Dr. Markman: Can you briefly describe 20 years of work?

Dr. Coleman: Cervix cancer is a major issue in many developing countries such as India, where they have more than 100,000 cases. It is a huge healthcare burden for them. A major issue, as it was for us many decades ago, is access to screening and the impact that screening could have. They conducted a clustered prospective randomized trial looking at using an agent that we normally use for colposcopy to assess for defects on the cervix using visual inspection with acetic acid.

Of the 150,000 women, half (75,000 patients) were assigned to each group. The investigators went into the villages, and half of the women were given an educational session and would go through 4 rounds of visual inspection on a 24-month rotating schedule. If abnormalities were seen, the patients were referred for additional care. The other women were assigned to usual care, which involved education about the disease but nothing else. The endpoint was survival from cervical cancer (the result of preinvasive disease).

Dr. Markman: In the usual-care group, no screening is done? They don't have resources to do it?

Dr. Coleman: That's right. With this very simple but very reproducible way of assessing women, the researchers were able to document a higher than 30% cancer mortality benefit. The screening test allowed them to see whether precancerous lesions existed.

Dr. Markman: As both the presenter and the discussant pointed out, this was beautiful science. They did it well and followed up well. The control group was adherent to the control and the treatment group was adherent to the treatment. They had an expert look at what these individuals in the community were trained to do. They did a good job, and the final slide showed that if this screening technique were used on a routine basis in India, more than 20,000 deaths would be prevented every year, and worldwide almost 80,000 deaths could be prevented with something as simple as this.

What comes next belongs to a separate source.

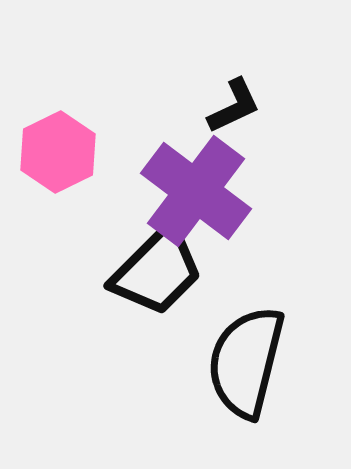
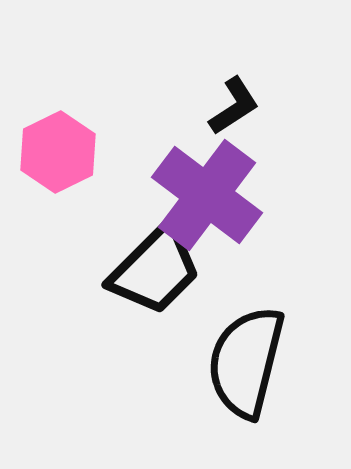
black L-shape: rotated 8 degrees counterclockwise
purple cross: moved 11 px right, 4 px down
black trapezoid: moved 2 px left, 1 px up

It was elegant science -- 12 years of follow-up -- and an enormous contribution. Everyone in the audience was extremely proud of what their colleagues had done for the women in their country.

Dr. Coleman: I would add that the findings are exportable. This could be done in almost any situation. One of the immediate benefits -- as well as a downstream effect -- is that the healthcare providers were trained. Young women were trained to do this assessment and have gained that knowledge. Now we have another generation of people who understand the importance of screening and the impact that it could have.